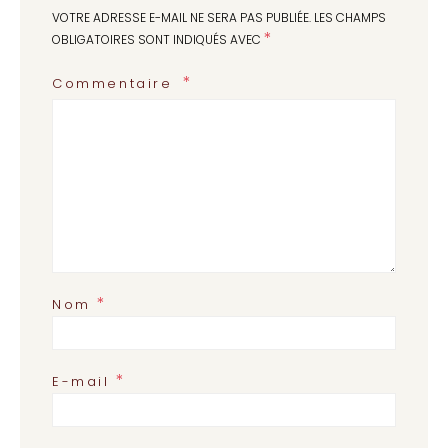
VOTRE ADRESSE E-MAIL NE SERA PAS PUBLIÉE.
LES CHAMPS
*
OBLIGATOIRES SONT INDIQUÉS AVEC
Commentaire
*
Nom
*
E-mail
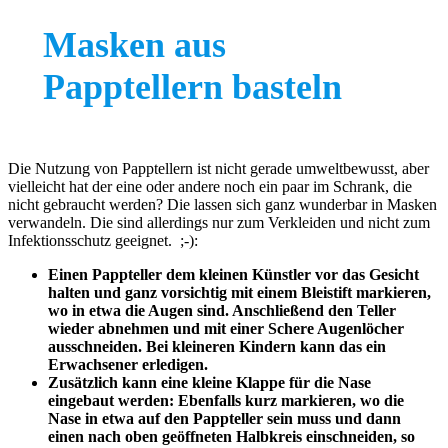
Masken aus
Papptellern basteln
Die Nutzung von Papptellern ist nicht gerade umweltbewusst, aber
vielleicht hat der eine oder andere noch ein paar im Schrank, die
nicht gebraucht werden? Die lassen sich ganz wunderbar in Masken
verwandeln. Die sind allerdings nur zum Verkleiden und nicht zum
Infektionsschutz geeignet. ;-):
Einen Pappteller dem kleinen Künstler vor das Gesicht
halten und ganz vorsichtig mit einem Bleistift markieren,
wo in etwa die Augen sind. Anschließend den Teller
wieder abnehmen und mit einer Schere Augenlöcher
ausschneiden. Bei kleineren Kindern kann das ein
Erwachsener erledigen.
Zusätzlich kann eine kleine Klappe für die Nase
eingebaut werden: Ebenfalls kurz markieren, wo die
Nase in etwa auf den Pappteller sein muss und dann
einen nach oben geöffneten Halbkreis einschneiden, so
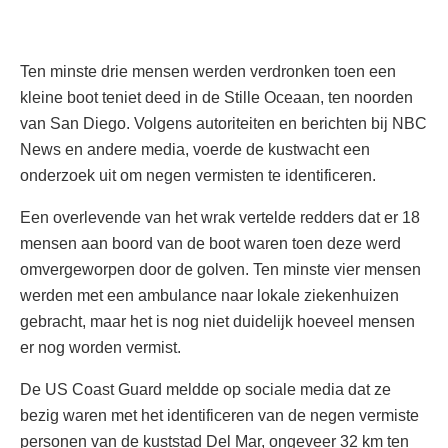
Ten minste drie mensen werden verdronken toen een
kleine boot teniet deed in de Stille Oceaan, ten noorden
van San Diego. Volgens autoriteiten en berichten bij NBC
News en andere media, voerde de kustwacht een
onderzoek uit om negen vermisten te identificeren.
Een overlevende van het wrak vertelde redders dat er 18
mensen aan boord van de boot waren toen deze werd
omvergeworpen door de golven. Ten minste vier mensen
werden met een ambulance naar lokale ziekenhuizen
gebracht, maar het is nog niet duidelijk hoeveel mensen
er nog worden vermist.
De US Coast Guard meldde op sociale media dat ze
bezig waren met het identificeren van de negen vermiste
personen van de kuststad Del Mar, ongeveer 32 km ten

- [WORK INSTRUCTIONS] The expected result is a copy of each line in the records where "negen" appears.

- [RESPONSE]
onderzoek uit om negen vermisten te identificeren.
bezig waren met het identificeren van de negen vermiste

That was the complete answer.